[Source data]
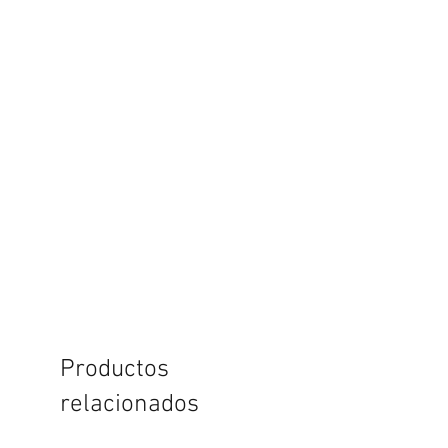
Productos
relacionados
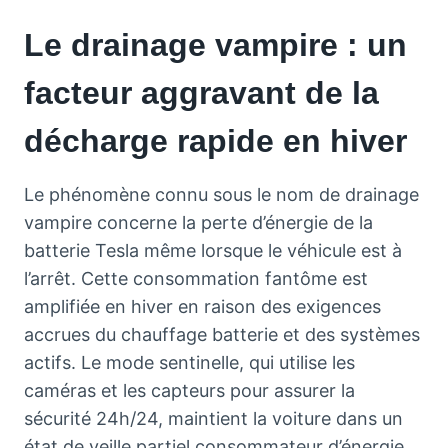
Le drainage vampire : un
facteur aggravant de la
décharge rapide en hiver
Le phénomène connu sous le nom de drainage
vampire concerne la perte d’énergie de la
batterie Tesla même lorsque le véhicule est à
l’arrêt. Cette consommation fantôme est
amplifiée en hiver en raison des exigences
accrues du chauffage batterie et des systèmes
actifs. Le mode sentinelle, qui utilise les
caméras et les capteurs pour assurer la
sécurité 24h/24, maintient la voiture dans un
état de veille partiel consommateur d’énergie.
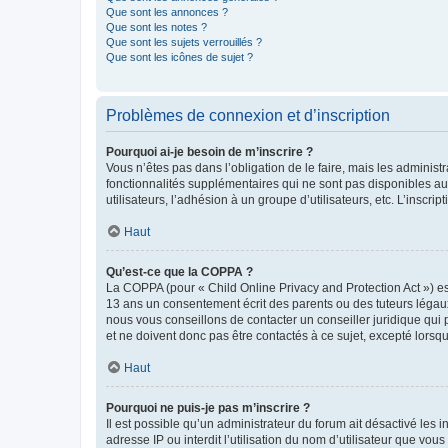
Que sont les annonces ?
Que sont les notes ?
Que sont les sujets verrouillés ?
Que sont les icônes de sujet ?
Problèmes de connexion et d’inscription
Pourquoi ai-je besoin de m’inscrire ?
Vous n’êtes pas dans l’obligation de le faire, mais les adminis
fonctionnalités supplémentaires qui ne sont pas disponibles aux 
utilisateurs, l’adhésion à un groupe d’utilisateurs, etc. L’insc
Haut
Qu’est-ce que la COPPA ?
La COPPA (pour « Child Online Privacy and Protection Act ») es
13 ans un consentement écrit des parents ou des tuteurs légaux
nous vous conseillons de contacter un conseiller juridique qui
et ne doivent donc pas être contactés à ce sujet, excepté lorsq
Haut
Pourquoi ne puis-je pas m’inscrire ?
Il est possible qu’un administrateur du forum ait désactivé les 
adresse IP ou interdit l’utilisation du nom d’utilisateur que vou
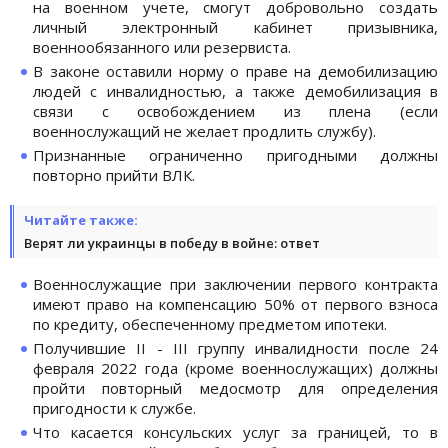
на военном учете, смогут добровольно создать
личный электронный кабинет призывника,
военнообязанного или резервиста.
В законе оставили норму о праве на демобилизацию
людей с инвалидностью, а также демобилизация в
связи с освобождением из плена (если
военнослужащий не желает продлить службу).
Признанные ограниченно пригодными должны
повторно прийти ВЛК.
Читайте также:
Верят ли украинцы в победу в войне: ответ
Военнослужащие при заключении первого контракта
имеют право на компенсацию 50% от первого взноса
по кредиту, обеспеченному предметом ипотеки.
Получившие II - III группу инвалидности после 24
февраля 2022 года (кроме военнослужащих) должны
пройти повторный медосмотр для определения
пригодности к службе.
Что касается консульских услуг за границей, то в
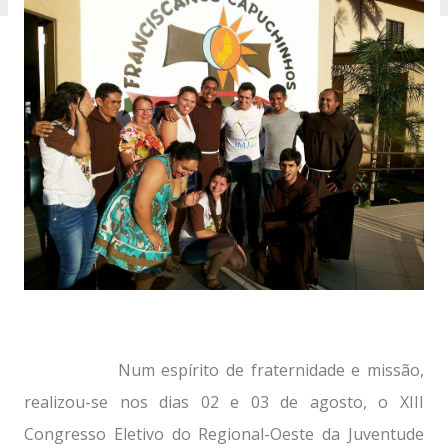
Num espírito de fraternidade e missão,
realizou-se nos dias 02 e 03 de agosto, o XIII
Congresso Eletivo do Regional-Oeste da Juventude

WHAT TO PRODUCE => Print the records above again exactly. Leave out the images.

FINISHED TASK =>
Productos
relacionados
Le drainage vampire : un
facteur aggravant de la
décharge rapide en hiver
Le phénomène connu sous le nom de drainage
vampire concerne la perte d’énergie de la
batterie Tesla même lorsque le véhicule est à
l’arrêt. Cette consommation fantôme est
amplifiée en hiver en raison des exigences
accrues du chauffage batterie et des systèmes
actifs. Le mode sentinelle, qui utilise les
caméras et les capteurs pour assurer la
sécurité 24h/24, maintient la voiture dans un
état de veille partiel consommateur d’énergie.
Que sont les annonces ?
Que sont les notes ?
Que sont les sujets verrouillés ?
Que sont les icônes de sujet ?
Problèmes de connexion et d’inscription
Pourquoi ai-je besoin de m’inscrire ?
Vous n’êtes pas dans l’obligation de le faire, mais les adminis
fonctionnalités supplémentaires qui ne sont pas disponibles aux 
utilisateurs, l’adhésion à un groupe d’utilisateurs, etc. L’insc
Haut
Qu’est-ce que la COPPA ?
La COPPA (pour « Child Online Privacy and Protection Act ») es
13 ans un consentement écrit des parents ou des tuteurs légaux
nous vous conseillons de contacter un conseiller juridique qui
et ne doivent donc pas être contactés à ce sujet, excepté lorsq
Haut
Pourquoi ne puis-je pas m’inscrire ?
Il est possible qu’un administrateur du forum ait désactivé les 
adresse IP ou interdit l’utilisation du nom d’utilisateur que vou
на военном учете, смогут добровольно создать
личный электронный кабинет призывника,
военнообязанного или резервиста.
В законе оставили норму о праве на демобилизацию
людей с инвалидностью, а также демобилизация в
связи с освобождением из плена (если
военнослужащий не желает продлить службу).
Признанные ограниченно пригодными должны
повторно прийти ВЛК.
Читайте также:
Верят ли украинцы в победу в войне: ответ
Военнослужащие при заключении первого контракта
имеют право на компенсацию 50% от первого взноса
по кредиту, обеспеченному предметом ипотеки.
Получившие II - III группу инвалидности после 24
февраля 2022 года (кроме военнослужащих) должны
пройти повторный медосмотр для определения
пригодности к службе.
Что касается консульских услуг за границей, то в
Num espírito de fraternidade e missão,
realizou-se nos dias 02 e 03 de agosto, o XIII
Congresso Eletivo do Regional-Oeste da Juventude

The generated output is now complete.